I have a predilection for the diaristic genre, it is a narrative form that tends to reveal and as such appeals to the confessional impulse and thereby the voyeuristic and exhibitionist binary.That dynamic can be titillating, but my interest lies more in the torrent of words the format is prone to produce. My attempts to emulate this mode here have not really proved successful. I am realizing the difficulty in breaking ingrained habits. My writing veers toward the elliptical, it has a propensity for condensed kernels (of dubious merit sometimes). Verbosity seemed to be the way to counter my inclination for elliptical writing. This strategic constraint aimed to loosen the hold of the rational and to free the form of the curatorial essay from its role as road map to the exhibition. awashawave wants you to get lost. The first entry stated:“It’s about inundation as opposed to distillation” and I am prone to distill as opposed to inundate. Counter-currents. I maintain, however, that there is an immersive property to be gleaned from reductive tendencies. I think that it is all in the wavering, the fluctuating. The ambivalence caused by lack does not differ much from the one caused by excess. awashawave offers both extremes as ends that meet. Does stubborn ambivalence and ambiguity have a political dimension? Is the calculated apositioning equatable with standing on the sidelines and acquiescing? The politics of awashawave are left to you.
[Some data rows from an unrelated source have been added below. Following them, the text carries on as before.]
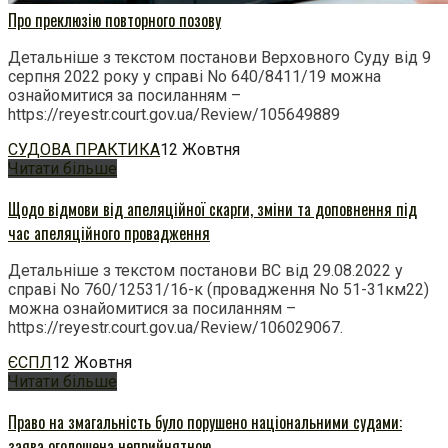
Про преклюзію повторного позову
Детальніше з текстом постанови Верховного Суду від 9
серпня 2022 року у справі No 640/8411/19 можна
ознайомитися за посиланням –
https://reyestr.court.gov.ua/Review/105649889
СУДОВА ПРАКТИКА
12 Жовтня
Читати більше
Щодо відмови від апеляційної скарги, зміни та доповнення під
час апеляційного провадження
Детальніше з текстом постанови ВС від 29.08.2022 у
справі No 760/12531/16-к (провадження No 51-31км22)
можна ознайомитися за посиланням –
https://reyestr.court.gov.ua/Review/106029067.
ЄСПЛ
12 Жовтня
Читати більше
Право на змагальність було порушено національними судами:
заява оголошена неприйнятною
in leaving this unfinished, it is difficult to reconcile however with one’s own expectations for a definite statement, an encapsulating summary. A significant strain of thought treads on a similar path of skirting around resolution (surfacing particularly from the 19th century onwards). Blanchot defined writing as the act of “trac[ing] a circle within which the outside of any circle would inscribe itself.”(18) To be inside the outside, to be outside the inside. A container that leaks. Some writers nod in this directionless direction but cannot resist the pull and resulting comfort of a teleological assertion. Authority and power invariably come into play as one negotiates the stakes involved, to undermine them in a meaningful and structural manner is a difficult task. There is a distinct possibility that my position as curator does not allow me to even invoke such a strategy. Nevertheless, here we are both, in a provisional here and now. Let’s leave it at that. (18) Maurice Blanchot, L’entretien infini (Paris: Paris: Gallimard, 1969), 111. Translation mine.

----------------------------------------April 14, 2009

Loose beginnings, loose ends.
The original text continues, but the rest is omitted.